We read with interest the News & Views article by Sampaio et al. (Parkinson disease: ADAGIO trial hints that rasagiline slows disease progression. Nat. Rev. Neurol. 6, 126–128; 2010).1 The authors conclude that although the net benefit that rasagiline is able to deliver is what is really relevant for an individual patient's wellbeing, understanding the disease-modifying effects of the drug has much to offer to the scientific community and to society at large. We agree with their view and we believe that elucidating the discordant neuroprotective effects of the 1 mg/day and 2 mg/day doses of rasagiline remains important, in view of the continuing scientific debate on the topic.2

The authors of the ADAGIO study found the fact that the higher dose of rasagiline did not confer a stronger neuroprotective effect than the lower dose difficult to explain and proposed that a marked effect of the higher dose on symptoms might have masked a benefit associated with early-start treatment in patients with very mild disease.2,3 However, rasagiline has several mechanisms of action in addition to monoamine oxidase type B inhibition, which makes alternative explanations possible. In particular, rasagiline has been reported to induce the anti-apoptotic protein Bcl-2 at 10 nM to 10 μM and 10–100 pM but not outside these ranges, and to upregulate glial cell line-derived neurotrophic factor (GDNF) at 100 nM.2,4 Considering that the maximum plasma concentrations after repeated dosing with 1 mg/day or 2 mg/day are 8.5 ± 2.2 ng/ml (31.7 ± 8.2nM) and 14.9 ± 10.5ng/ml (=55.7 ± 39.2nM), respectively,5 the higher dose would be expected to exert a more potent neuroprotective effect than the lower one, contrary to the observed clinical results. Therefore, rasagiline neuroprotection is unlikely to be mediated solely by upregulation of GDNF or Bcl-2.

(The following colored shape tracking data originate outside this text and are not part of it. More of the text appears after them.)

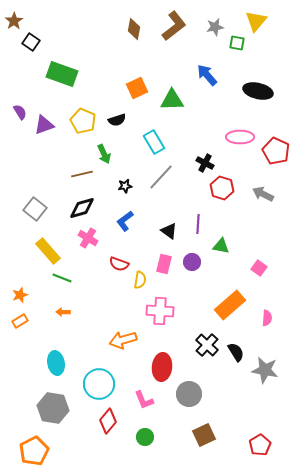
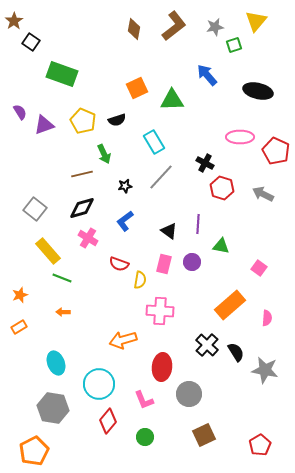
green square at (237, 43): moved 3 px left, 2 px down; rotated 28 degrees counterclockwise
orange rectangle at (20, 321): moved 1 px left, 6 px down
cyan ellipse at (56, 363): rotated 10 degrees counterclockwise
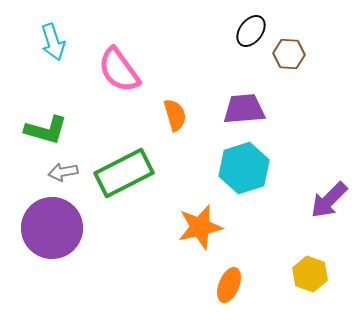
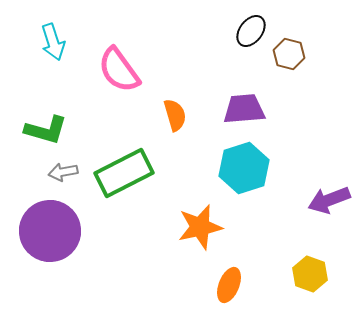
brown hexagon: rotated 12 degrees clockwise
purple arrow: rotated 24 degrees clockwise
purple circle: moved 2 px left, 3 px down
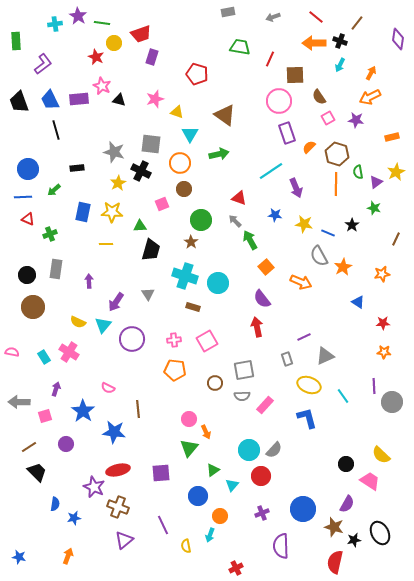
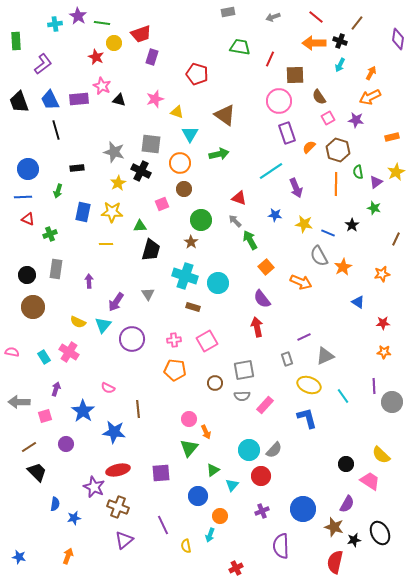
brown hexagon at (337, 154): moved 1 px right, 4 px up
green arrow at (54, 190): moved 4 px right, 1 px down; rotated 32 degrees counterclockwise
purple cross at (262, 513): moved 2 px up
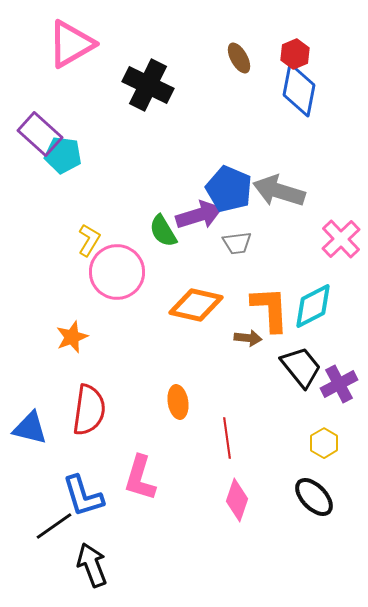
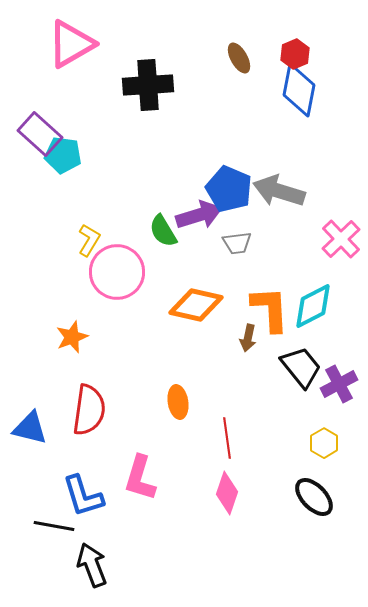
black cross: rotated 30 degrees counterclockwise
brown arrow: rotated 96 degrees clockwise
pink diamond: moved 10 px left, 7 px up
black line: rotated 45 degrees clockwise
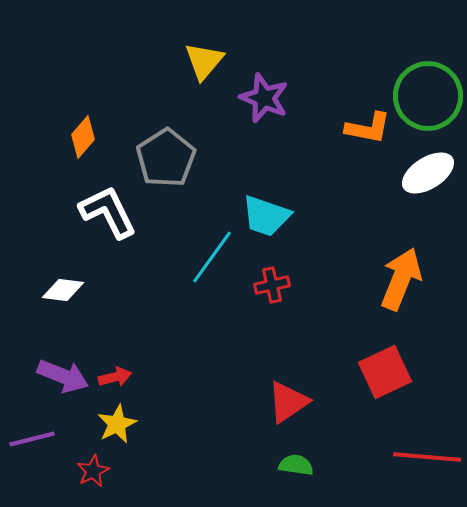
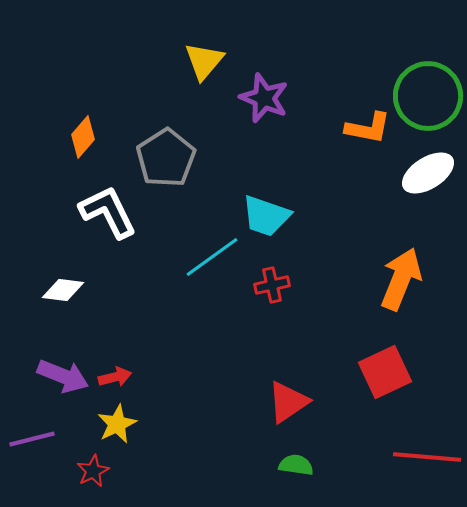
cyan line: rotated 18 degrees clockwise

Recently, rasagiline has been shown to inhibit glyceraldehyde-3-phosphate dehydrogenase (GAPDH), an enzyme that catalyzes the sixth step of glycolysis and participates in the initiation of apoptosis.6 Under oxidative stress, GAPDH is inactivated, causing a switch of glucose metabolism to the pentose phosphate pathway. This increases the production of NADPH, which is required for the recycling of glutathione. Inhibition of GAPDH, therefore, enhances the antioxidant defenses of dopaminergic cells, and protects them from apoptosis. However, by inhibiting glycolysis, the drug also deprives cells of much-needed energy. We propose that the balance between enhancement of the anti-apoptotic/antioxidant effects and inhibition of the glycolytic actions of GAPDH by rasagiline may contribute towards determining its overall effects. Stronger inhibition of glycolysis at 2 mg/day might outweigh other benefits, causing reduced clinical efficacy. We believe that additional studies are warranted to examine this hypothesis, which might help elucidate the puzzling effects of rasagiline.